#### What this task involves:
Everything in the data that follows has to be repeated verbatim.

(Beginning of Supplied material)

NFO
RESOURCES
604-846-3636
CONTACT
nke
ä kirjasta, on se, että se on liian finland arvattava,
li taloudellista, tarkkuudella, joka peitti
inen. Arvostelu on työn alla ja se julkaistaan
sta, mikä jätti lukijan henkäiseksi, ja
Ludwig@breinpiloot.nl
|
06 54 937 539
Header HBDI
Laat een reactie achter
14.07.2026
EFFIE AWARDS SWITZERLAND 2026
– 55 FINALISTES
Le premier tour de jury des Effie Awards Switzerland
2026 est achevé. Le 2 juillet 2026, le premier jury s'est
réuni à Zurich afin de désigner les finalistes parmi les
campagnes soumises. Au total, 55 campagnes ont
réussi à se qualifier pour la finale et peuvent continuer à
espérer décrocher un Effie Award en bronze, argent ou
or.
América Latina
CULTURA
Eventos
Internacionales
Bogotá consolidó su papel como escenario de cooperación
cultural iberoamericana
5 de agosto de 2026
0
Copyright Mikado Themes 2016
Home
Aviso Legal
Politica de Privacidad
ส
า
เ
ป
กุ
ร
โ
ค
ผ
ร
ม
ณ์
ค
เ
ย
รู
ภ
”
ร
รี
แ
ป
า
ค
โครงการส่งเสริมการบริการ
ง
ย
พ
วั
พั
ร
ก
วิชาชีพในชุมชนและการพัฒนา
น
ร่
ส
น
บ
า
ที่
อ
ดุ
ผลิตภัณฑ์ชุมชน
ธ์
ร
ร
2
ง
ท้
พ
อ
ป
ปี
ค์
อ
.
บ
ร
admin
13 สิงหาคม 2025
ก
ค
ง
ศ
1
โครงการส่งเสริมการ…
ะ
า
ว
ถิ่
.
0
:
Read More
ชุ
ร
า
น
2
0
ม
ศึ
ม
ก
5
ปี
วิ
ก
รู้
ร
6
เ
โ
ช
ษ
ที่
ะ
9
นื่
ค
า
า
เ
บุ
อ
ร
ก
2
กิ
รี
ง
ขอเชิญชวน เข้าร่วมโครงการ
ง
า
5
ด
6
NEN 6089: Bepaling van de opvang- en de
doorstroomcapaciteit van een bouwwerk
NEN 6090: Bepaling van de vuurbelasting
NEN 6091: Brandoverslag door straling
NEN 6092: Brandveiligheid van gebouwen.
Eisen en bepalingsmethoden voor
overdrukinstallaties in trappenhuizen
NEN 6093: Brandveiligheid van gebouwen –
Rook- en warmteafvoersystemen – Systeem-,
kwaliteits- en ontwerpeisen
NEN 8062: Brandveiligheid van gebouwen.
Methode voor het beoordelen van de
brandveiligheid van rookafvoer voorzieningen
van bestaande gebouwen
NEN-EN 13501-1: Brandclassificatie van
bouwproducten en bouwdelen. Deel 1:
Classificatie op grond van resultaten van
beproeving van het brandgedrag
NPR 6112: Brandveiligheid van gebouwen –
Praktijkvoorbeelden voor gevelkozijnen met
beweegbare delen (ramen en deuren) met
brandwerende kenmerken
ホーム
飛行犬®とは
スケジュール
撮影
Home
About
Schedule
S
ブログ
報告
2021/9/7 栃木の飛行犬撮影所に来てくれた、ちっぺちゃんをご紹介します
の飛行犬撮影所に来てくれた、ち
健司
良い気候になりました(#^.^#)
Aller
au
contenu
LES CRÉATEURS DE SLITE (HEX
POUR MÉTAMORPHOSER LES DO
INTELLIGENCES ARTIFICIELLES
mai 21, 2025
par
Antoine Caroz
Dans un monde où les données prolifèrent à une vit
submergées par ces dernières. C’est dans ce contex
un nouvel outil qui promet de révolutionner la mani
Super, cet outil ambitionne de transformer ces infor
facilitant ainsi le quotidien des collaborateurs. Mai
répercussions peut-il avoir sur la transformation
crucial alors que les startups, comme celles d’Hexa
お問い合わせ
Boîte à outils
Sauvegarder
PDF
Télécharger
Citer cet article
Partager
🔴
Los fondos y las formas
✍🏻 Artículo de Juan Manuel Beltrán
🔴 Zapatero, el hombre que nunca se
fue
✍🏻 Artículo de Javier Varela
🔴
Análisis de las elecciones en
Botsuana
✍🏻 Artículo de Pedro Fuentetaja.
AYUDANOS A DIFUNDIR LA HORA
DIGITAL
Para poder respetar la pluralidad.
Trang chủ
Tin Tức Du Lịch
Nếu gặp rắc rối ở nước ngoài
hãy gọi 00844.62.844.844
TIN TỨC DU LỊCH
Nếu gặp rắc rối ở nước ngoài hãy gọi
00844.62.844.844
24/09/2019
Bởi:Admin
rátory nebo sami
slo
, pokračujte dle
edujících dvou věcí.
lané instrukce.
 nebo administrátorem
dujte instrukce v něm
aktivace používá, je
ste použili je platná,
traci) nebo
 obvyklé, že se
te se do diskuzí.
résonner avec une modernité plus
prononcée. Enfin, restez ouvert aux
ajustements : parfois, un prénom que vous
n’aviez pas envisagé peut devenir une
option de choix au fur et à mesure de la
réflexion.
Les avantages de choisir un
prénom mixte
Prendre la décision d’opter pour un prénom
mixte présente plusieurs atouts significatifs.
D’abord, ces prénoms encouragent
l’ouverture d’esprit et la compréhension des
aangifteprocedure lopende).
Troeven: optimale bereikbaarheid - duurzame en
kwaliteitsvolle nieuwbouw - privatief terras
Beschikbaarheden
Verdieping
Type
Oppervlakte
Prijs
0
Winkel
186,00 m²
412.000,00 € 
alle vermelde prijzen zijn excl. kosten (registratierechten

(End of Supplied material)

#### Answer box:
NFO
RESOURCES
604-846-3636
CONTACT
nke
ä kirjasta, on se, että se on liian finland arvattava,
li taloudellista, tarkkuudella, joka peitti
inen. Arvostelu on työn alla ja se julkaistaan
sta, mikä jätti lukijan henkäiseksi, ja
Ludwig@breinpiloot.nl
|
06 54 937 539
Header HBDI
Laat een reactie achter
14.07.2026
EFFIE AWARDS SWITZERLAND 2026
– 55 FINALISTES
Le premier tour de jury des Effie Awards Switzerland
2026 est achevé. Le 2 juillet 2026, le premier jury s'est
réuni à Zurich afin de désigner les finalistes parmi les
campagnes soumises. Au total, 55 campagnes ont
réussi à se qualifier pour la finale et peuvent continuer à
espérer décrocher un Effie Award en bronze, argent ou
or.
América Latina
CULTURA
Eventos
Internacionales
Bogotá consolidó su papel como escenario de cooperación
cultural iberoamericana
5 de agosto de 2026
0
Copyright Mikado Themes 2016
Home
Aviso Legal
Politica de Privacidad
ส
า
เ
ป
กุ
ร
โ
ค
ผ
ร
ม
ณ์
ค
เ
ย
รู
ภ
”
ร
รี
แ
ป
า
ค
โครงการส่งเสริมการบริการ
ง
ย
พ
วั
พั
ร
ก
วิชาชีพในชุมชนและการพัฒนา
น
ร่
ส
น
บ
า
ที่
อ
ดุ
ผลิตภัณฑ์ชุมชน
ธ์
ร
ร
2
ง
ท้
พ
อ
ป
ปี
ค์
อ
.
บ
ร
admin
13 สิงหาคม 2025
ก
ค
ง
ศ
1
โครงการส่งเสริมการ…
ะ
า
ว
ถิ่
.
0
:
Read More
ชุ
ร
า
น
2
0
ม
ศึ
ม
ก
5
ปี
วิ
ก
รู้
ร
6
เ
โ
ช
ษ
ที่
ะ
9
นื่
ค
า
า
เ
บุ
อ
ร
ก
2
กิ
รี
ง
ขอเชิญชวน เข้าร่วมโครงการ
ง
า
5
ด
6
NEN 6089: Bepaling van de opvang- en de
doorstroomcapaciteit van een bouwwerk
NEN 6090: Bepaling van de vuurbelasting
NEN 6091: Brandoverslag door straling
NEN 6092: Brandveiligheid van gebouwen.
Eisen en bepalingsmethoden voor
overdrukinstallaties in trappenhuizen
NEN 6093: Brandveiligheid van gebouwen –
Rook- en warmteafvoersystemen – Systeem-,
kwaliteits- en ontwerpeisen
NEN 8062: Brandveiligheid van gebouwen.
Methode voor het beoordelen van de
brandveiligheid van rookafvoer voorzieningen
van bestaande gebouwen
NEN-EN 13501-1: Brandclassificatie van
bouwproducten en bouwdelen. Deel 1:
Classificatie op grond van resultaten van
beproeving van het brandgedrag
NPR 6112: Brandveiligheid van gebouwen –
Praktijkvoorbeelden voor gevelkozijnen met
beweegbare delen (ramen en deuren) met
brandwerende kenmerken
ホーム
飛行犬®とは
スケジュール
撮影
Home
About
Schedule
S
ブログ
報告
2021/9/7 栃木の飛行犬撮影所に来てくれた、ちっぺちゃんをご紹介します
の飛行犬撮影所に来てくれた、ち
健司
良い気候になりました(#^.^#)
Aller
au
contenu
LES CRÉATEURS DE SLITE (HEX
POUR MÉTAMORPHOSER LES DO
INTELLIGENCES ARTIFICIELLES
mai 21, 2025
par
Antoine Caroz
Dans un monde où les données prolifèrent à une vit
submergées par ces dernières. C’est dans ce contex
un nouvel outil qui promet de révolutionner la mani
Super, cet outil ambitionne de transformer ces infor
facilitant ainsi le quotidien des collaborateurs. Mai
répercussions peut-il avoir sur la transformation
crucial alors que les startups, comme celles d’Hexa
お問い合わせ
Boîte à outils
Sauvegarder
PDF
Télécharger
Citer cet article
Partager
🔴
Los fondos y las formas
✍🏻 Artículo de Juan Manuel Beltrán
🔴 Zapatero, el hombre que nunca se
fue
✍🏻 Artículo de Javier Varela
🔴
Análisis de las elecciones en
Botsuana
✍🏻 Artículo de Pedro Fuentetaja.
AYUDANOS A DIFUNDIR LA HORA
DIGITAL
Para poder respetar la pluralidad.
Trang chủ
Tin Tức Du Lịch
Nếu gặp rắc rối ở nước ngoài
hãy gọi 00844.62.844.844
TIN TỨC DU LỊCH
Nếu gặp rắc rối ở nước ngoài hãy gọi
00844.62.844.844
24/09/2019
Bởi:Admin
rátory nebo sami
slo
, pokračujte dle
edujících dvou věcí.
lané instrukce.
 nebo administrátorem
dujte instrukce v něm
aktivace používá, je
ste použili je platná,
traci) nebo
 obvyklé, že se
te se do diskuzí.
résonner avec une modernité plus
prononcée. Enfin, restez ouvert aux
ajustements : parfois, un prénom que vous
n’aviez pas envisagé peut devenir une
option de choix au fur et à mesure de la
réflexion.
Les avantages de choisir un
prénom mixte
Prendre la décision d’opter pour un prénom
mixte présente plusieurs atouts significatifs.
D’abord, ces prénoms encouragent
l’ouverture d’esprit et la compréhension des
aangifteprocedure lopende).
Troeven: optimale bereikbaarheid - duurzame en
kwaliteitsvolle nieuwbouw - privatief terras
Beschikbaarheden
Verdieping
Type
Oppervlakte
Prijs
0
Winkel
186,00 m²
412.000,00 € 
alle vermelde prijzen zijn excl. kosten (registratierechten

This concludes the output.